RAGFlow’s approach to grounded citations ensures verifiable, hallucination-resistant AI responses through a rigorous three-step process:

- **Centralized format control** via version-controlled markdown templates that standardize citation appearance across all outputs.
- **Lexical chunk matching** through `insert_citations()`, which binds specific sentences to their supporting evidence using `[DC]` and `[KG]` markers.
- **Explicit LLM formatting** using the `citation_plus` prompt to convert technical placeholders into readable reference numbers and bibliography entries.

This architecture guarantees that every generated answer includes a traceable provenance, dramatically increasing user trust and enabling direct verification against source materials.

## Frequently Asked Questions

### What is the difference between citation_prompt.md and citation_plus.md?

**[`citation_prompt.md`](https://github.com/infiniflow/ragflow/blob/main/citation_prompt.md)** defines the static style guidelines that constrain how citations should appear in the final output, such as placement rules and maximum counts per sentence. **[`citation_plus.md`](https://github.com/infiniflow/ragflow/blob/main/citation_plus.md)** contains the active instruction set that tells the LLM to perform the replacement operation—converting placeholder markers like `[DC]` into numbered citations `[1]` and generating the "References" section. The former is used during initial generation; the latter drives the enrichment phase.

### How does RAGFlow match answer sentences to specific chunks?

The system uses the `insert_citations()` method in [`rag/nlp/search.py`](https://github.com/infiniflow/ragflow/blob/main/rag/nlp/search.py) (lines 177-190) to perform **lexical overlap analysis**. This function iterates through the raw answer sentence-by-sentence, compares the text against the content of retrieved chunks, and injects `[DC]` or `[KG]` markers where semantic similarity indicates a supporting relationship. This approach ensures citations align with the actual content of the retrieved documents rather than being hallucinated by the LLM.

### What do the [DC] and [KG] citation markers represent?

**[DC]** stands for "Document Chunk" and is formatted as `[DC] <file_path>`, linking the citation to a specific segment of an uploaded document. **[KG]** stands for "Knowledge Graph" and appears as `[KG] <entity_id>`, connecting the citation to structured entities within the system’s knowledge graph. These markers serve as temporary placeholders during the generation pipeline before the LLM converts them into sequential numbered citations.

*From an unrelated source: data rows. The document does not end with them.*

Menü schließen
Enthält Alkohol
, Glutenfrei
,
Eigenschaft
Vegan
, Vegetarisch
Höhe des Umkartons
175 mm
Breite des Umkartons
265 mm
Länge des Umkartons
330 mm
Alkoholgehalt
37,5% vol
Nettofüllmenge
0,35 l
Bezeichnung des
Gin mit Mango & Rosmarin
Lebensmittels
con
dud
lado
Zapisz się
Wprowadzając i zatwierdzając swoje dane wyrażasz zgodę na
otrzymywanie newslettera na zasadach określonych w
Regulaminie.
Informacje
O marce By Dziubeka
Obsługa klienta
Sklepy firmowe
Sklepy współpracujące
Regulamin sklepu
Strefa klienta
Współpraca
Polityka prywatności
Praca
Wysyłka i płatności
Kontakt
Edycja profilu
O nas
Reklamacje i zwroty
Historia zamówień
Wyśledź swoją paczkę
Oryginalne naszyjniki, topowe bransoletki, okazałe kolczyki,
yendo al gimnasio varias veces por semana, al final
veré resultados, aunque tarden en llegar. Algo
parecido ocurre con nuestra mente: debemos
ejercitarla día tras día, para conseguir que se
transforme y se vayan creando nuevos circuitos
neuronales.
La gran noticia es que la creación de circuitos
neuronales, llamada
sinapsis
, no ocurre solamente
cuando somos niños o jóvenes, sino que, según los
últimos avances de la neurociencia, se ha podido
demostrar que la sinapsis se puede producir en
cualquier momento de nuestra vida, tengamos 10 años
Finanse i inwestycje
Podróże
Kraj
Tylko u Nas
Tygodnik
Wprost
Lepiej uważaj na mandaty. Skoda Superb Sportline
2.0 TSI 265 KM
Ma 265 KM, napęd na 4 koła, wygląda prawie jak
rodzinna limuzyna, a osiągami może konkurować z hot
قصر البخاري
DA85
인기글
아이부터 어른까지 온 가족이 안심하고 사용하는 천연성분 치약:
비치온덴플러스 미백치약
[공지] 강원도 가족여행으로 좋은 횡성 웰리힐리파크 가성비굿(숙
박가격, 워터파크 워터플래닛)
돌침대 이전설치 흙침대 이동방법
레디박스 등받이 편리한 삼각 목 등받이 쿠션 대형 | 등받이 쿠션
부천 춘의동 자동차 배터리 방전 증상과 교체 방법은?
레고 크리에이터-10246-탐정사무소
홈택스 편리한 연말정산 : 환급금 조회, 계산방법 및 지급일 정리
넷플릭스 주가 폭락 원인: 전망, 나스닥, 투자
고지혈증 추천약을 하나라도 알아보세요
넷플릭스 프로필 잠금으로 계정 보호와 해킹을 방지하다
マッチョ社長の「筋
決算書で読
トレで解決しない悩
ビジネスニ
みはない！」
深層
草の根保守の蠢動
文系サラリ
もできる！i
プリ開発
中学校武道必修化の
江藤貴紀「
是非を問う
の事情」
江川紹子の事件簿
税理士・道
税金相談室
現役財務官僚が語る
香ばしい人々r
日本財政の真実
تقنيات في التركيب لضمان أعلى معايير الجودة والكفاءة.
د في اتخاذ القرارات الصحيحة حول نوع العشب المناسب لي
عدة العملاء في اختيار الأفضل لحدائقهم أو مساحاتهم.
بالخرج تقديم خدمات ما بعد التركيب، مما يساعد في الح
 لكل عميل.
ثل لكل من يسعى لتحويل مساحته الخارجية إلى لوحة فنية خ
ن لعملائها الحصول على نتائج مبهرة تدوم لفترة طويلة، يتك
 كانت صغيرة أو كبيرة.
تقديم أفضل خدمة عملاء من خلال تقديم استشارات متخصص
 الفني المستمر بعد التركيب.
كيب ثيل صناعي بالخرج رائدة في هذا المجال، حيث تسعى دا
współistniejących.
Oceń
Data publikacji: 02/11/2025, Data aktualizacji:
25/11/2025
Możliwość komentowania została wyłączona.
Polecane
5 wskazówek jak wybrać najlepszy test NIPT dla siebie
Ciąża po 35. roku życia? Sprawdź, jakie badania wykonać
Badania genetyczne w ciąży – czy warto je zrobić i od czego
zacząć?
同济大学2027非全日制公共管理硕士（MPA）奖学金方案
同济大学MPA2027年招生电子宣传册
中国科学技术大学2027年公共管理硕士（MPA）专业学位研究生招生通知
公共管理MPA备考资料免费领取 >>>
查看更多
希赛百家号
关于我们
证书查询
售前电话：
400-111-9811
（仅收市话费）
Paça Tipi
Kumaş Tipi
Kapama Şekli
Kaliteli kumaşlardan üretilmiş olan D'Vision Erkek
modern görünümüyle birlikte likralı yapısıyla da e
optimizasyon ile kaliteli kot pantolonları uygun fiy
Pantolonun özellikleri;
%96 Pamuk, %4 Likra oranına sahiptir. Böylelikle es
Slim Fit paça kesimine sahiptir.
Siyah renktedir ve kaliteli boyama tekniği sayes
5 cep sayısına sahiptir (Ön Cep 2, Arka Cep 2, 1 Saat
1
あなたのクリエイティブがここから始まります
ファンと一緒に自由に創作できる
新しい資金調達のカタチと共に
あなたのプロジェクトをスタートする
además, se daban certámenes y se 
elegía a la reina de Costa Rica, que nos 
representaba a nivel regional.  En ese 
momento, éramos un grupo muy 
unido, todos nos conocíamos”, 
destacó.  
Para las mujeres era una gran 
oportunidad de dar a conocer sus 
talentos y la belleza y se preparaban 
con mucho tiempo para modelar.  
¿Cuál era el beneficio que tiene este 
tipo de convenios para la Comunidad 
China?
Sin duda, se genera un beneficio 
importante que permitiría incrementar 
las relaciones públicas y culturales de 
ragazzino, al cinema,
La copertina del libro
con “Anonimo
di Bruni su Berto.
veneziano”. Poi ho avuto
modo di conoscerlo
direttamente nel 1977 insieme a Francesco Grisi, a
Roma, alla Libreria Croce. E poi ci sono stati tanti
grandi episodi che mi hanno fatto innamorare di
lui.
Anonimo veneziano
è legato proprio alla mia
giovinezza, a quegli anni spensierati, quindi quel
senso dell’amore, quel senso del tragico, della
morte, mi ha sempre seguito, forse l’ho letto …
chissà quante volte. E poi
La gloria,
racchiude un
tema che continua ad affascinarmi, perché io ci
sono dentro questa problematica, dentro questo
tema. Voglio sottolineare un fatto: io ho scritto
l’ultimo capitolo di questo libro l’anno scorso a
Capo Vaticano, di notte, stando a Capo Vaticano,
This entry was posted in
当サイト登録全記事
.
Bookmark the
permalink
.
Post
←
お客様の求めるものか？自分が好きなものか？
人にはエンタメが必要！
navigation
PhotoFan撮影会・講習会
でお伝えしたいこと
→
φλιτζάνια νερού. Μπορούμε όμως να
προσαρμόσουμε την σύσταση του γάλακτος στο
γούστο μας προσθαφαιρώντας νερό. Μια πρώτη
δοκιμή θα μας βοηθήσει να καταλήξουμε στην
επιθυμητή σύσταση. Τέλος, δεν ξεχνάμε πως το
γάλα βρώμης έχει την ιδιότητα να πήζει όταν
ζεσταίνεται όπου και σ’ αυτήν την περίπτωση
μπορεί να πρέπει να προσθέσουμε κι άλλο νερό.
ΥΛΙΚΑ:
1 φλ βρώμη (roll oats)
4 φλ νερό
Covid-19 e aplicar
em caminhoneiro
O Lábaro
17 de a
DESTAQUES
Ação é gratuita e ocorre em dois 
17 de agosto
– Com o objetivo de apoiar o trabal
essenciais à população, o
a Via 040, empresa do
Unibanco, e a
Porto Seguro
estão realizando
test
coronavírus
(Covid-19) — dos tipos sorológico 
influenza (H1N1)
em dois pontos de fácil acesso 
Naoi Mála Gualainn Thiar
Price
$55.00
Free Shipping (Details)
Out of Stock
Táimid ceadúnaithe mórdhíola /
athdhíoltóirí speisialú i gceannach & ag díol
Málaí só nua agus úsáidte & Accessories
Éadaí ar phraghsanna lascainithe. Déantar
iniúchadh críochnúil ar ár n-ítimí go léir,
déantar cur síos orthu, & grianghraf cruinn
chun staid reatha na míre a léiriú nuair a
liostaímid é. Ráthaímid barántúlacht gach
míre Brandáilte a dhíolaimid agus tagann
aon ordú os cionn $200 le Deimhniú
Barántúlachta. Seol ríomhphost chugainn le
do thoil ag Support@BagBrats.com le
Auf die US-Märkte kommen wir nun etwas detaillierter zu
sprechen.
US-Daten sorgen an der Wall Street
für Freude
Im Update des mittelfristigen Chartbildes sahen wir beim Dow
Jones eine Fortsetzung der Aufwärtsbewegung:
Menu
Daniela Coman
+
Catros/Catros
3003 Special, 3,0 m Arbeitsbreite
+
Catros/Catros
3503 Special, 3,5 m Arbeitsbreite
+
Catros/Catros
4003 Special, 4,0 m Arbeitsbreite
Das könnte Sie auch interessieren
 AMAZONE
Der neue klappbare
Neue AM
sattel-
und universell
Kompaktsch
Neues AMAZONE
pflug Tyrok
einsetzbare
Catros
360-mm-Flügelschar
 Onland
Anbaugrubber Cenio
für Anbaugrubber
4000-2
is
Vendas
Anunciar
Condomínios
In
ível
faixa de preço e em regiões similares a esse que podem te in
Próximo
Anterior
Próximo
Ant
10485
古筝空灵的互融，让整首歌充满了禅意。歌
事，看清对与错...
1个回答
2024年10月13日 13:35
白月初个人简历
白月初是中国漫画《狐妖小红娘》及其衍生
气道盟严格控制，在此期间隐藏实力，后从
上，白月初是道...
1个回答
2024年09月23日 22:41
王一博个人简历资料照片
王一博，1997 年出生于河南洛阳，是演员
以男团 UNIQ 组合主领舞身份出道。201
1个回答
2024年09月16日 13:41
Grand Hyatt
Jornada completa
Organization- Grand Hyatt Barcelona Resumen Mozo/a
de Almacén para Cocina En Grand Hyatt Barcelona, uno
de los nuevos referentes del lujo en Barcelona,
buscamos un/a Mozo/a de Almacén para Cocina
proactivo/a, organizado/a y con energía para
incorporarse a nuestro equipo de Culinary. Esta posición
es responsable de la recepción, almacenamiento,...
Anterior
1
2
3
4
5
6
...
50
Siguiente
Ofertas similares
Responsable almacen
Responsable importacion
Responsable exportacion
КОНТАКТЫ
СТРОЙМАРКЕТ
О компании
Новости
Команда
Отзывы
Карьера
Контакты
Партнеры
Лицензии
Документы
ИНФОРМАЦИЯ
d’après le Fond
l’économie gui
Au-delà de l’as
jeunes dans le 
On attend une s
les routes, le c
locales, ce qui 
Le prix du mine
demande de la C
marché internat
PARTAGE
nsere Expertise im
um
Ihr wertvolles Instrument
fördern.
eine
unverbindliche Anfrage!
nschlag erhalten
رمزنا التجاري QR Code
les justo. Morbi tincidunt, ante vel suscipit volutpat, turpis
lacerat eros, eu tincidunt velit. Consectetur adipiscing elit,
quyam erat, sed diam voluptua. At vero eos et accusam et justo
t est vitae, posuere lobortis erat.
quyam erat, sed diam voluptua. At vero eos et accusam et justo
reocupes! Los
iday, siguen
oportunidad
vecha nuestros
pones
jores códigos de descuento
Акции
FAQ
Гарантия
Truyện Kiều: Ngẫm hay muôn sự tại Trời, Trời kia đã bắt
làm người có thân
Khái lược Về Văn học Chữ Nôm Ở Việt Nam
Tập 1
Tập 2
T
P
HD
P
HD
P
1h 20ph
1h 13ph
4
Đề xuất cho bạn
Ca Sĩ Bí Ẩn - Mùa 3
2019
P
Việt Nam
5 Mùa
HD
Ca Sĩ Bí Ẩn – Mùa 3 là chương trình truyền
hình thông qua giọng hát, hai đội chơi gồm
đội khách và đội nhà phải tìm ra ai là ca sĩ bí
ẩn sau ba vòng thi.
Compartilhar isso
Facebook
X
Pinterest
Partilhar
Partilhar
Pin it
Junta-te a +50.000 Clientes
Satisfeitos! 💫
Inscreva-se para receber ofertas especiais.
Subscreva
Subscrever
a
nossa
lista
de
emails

### Which component orchestrates the final citation formatting?

The **[`dialog_service.py`](https://github.com/infiniflow/ragflow/blob/main/dialog_service.py)** file in `api/db/services/` (lines 607-631) manages the orchestration. This service handles the conversation state, concatenates the system prompt with citation instructions, and invokes the LLM stream twice: once for the initial answer generation and again for the citation enrichment phase using the `citation_plus()` prompt template. This centralization ensures consistent citation handling across all chat interactions in the RAGFlow system.